September may have been rough for stocks, but exchange-traded funds weren’t steered off course.
U.S.-listed ETFs raked in some $46 billion in September, their 10th month in a row with more than $40 billion in inflows, according to State Street. So far this year, U.S. ETFs have pulled in a total of $640 billion, putting the industry on pace to break records by year-end.
The broader market’s rut may have actually accelerated the move into ETFs last month, Dave Nadig, chief investment officer and director of research at ETF Trends, told CNBC’s “ETF Edge” on Monday.
“History would suggest that the more volatility we have, the more people are going to look to ETFs,” Nadig said. “Every time there’s a drawdown, there’s an opportunity for people to sell an underperforming active manager that maybe is in a mutual fund or to take a hit on a tax position.”
That often leads investors to reevaluate their portfolio positions, he said.
“When they do that, they often end up back in the ETF market, often looking at fairly low-cost, fairly plain-vanilla-type equity exposures,” Nadig said.
Lately, fixed income ETFs and inflation defense plays such as real estate have reaped the benefits, he said.
Sector ETFs also went from strength to strength in September, State Street’s head of SPDR Americas research, Matthew Bartolini, said in the same interview.
“Sector ETFs have had inflows in 12 consecutive months. That’s the longest streak they’ve ever had,” he said. “Over that time frame, they’ve taken in $92 billion.”
They were just one of September’s highlights in the ETF space, Bartolini said: equity ETFs overall took in $18 billion, Treasury inflation-protected securities funds got $3 billion, sector ETFs — particularly energy funds — took in $2 billion and bank loan funds took in almost $1 billion.
In many ways, the action reflects a “lack of leadership in the marketplace,” he said, with “a multitude of investor types expressing viewpoints within ETFs.”
For example, on the sector side, inflows into energy ETFs coincided with an increase in call option volumes, Bartolini said.
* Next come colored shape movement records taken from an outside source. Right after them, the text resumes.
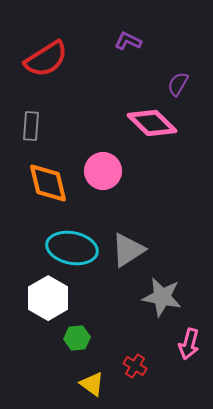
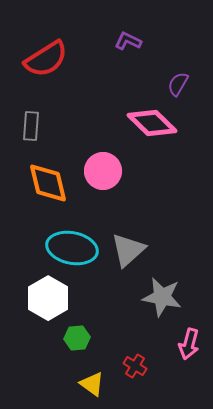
gray triangle: rotated 9 degrees counterclockwise
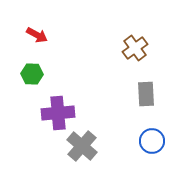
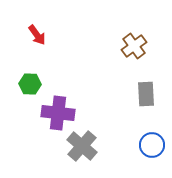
red arrow: rotated 25 degrees clockwise
brown cross: moved 1 px left, 2 px up
green hexagon: moved 2 px left, 10 px down
purple cross: rotated 12 degrees clockwise
blue circle: moved 4 px down
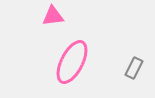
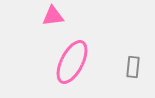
gray rectangle: moved 1 px left, 1 px up; rotated 20 degrees counterclockwise
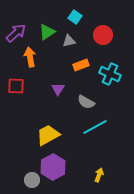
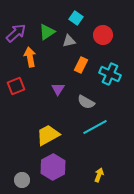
cyan square: moved 1 px right, 1 px down
orange rectangle: rotated 42 degrees counterclockwise
red square: rotated 24 degrees counterclockwise
gray circle: moved 10 px left
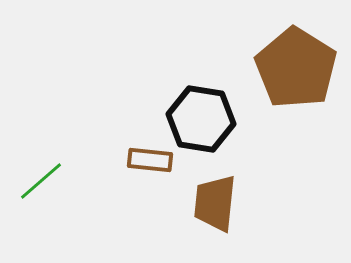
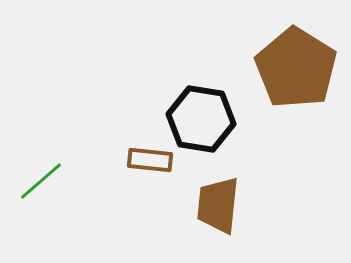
brown trapezoid: moved 3 px right, 2 px down
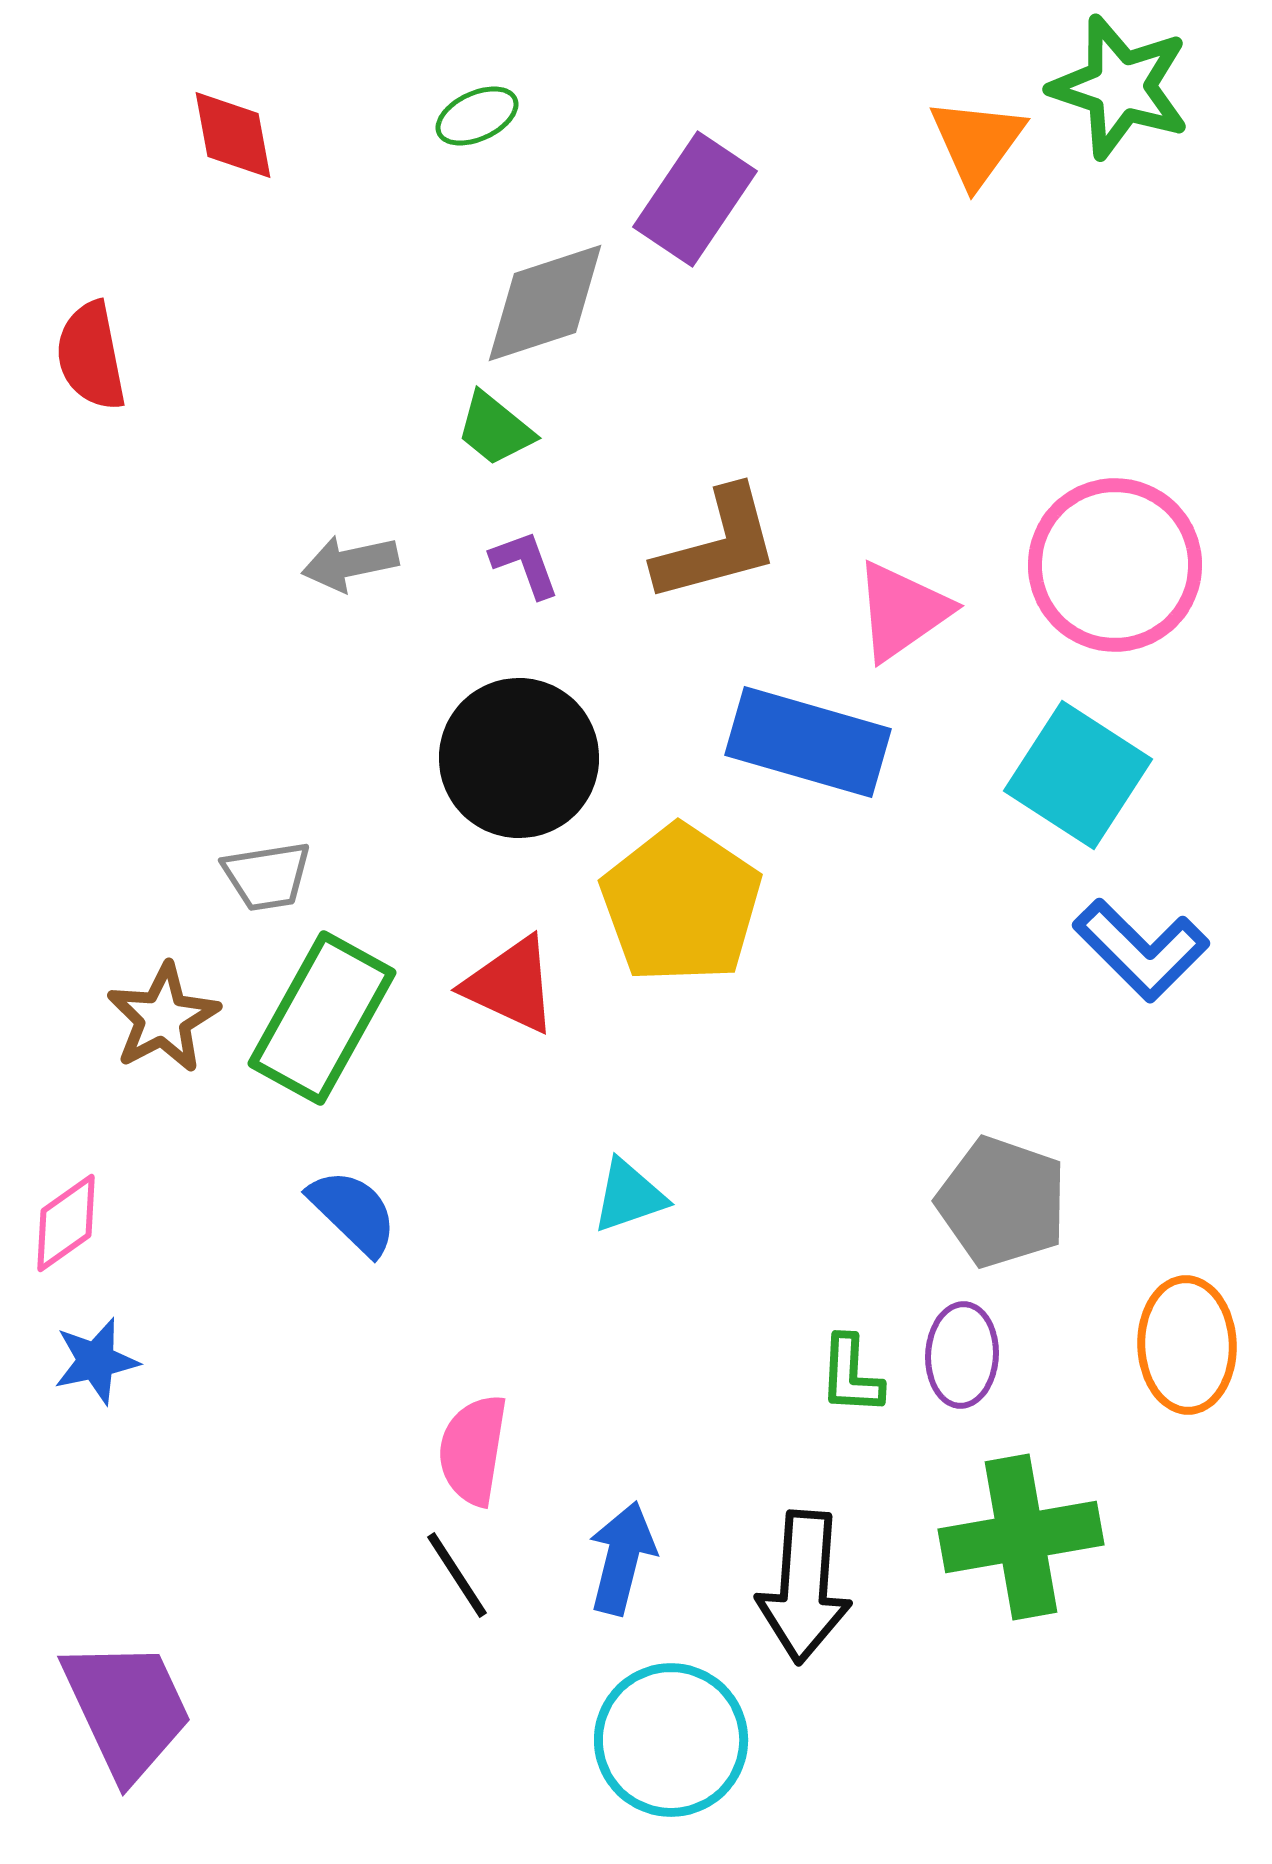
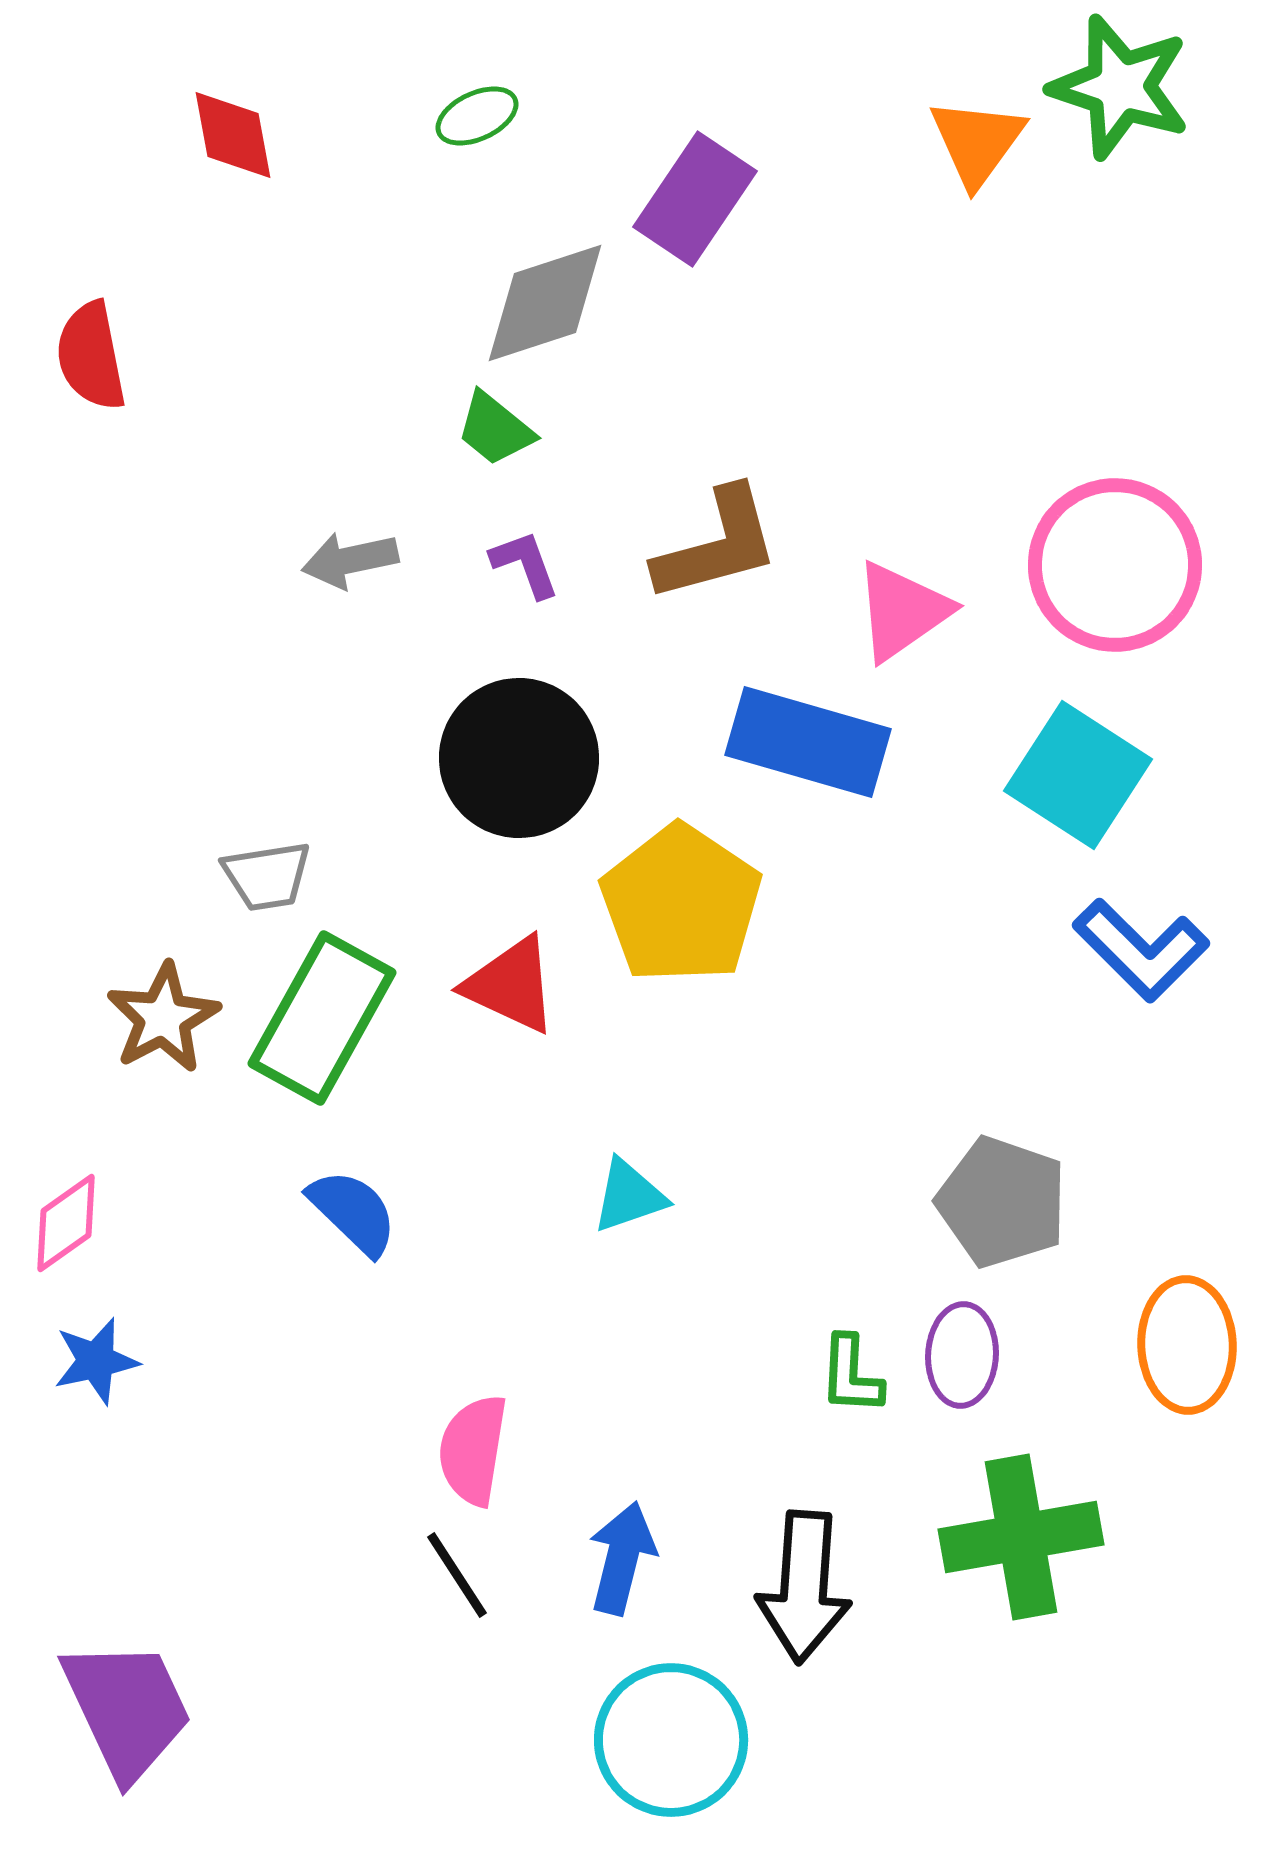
gray arrow: moved 3 px up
“We’re still seeing a lot of investors utilize the construct of sector ETFs to play specific tactical asset allocations, particularly when return dispersion is so high, and I’d expect that to continue because we are headed into the fourth quarter,” historically the most volatile quarter of the year, he added.
“That macro risk calendar is pretty full when you think about what’s going on down in Washington.”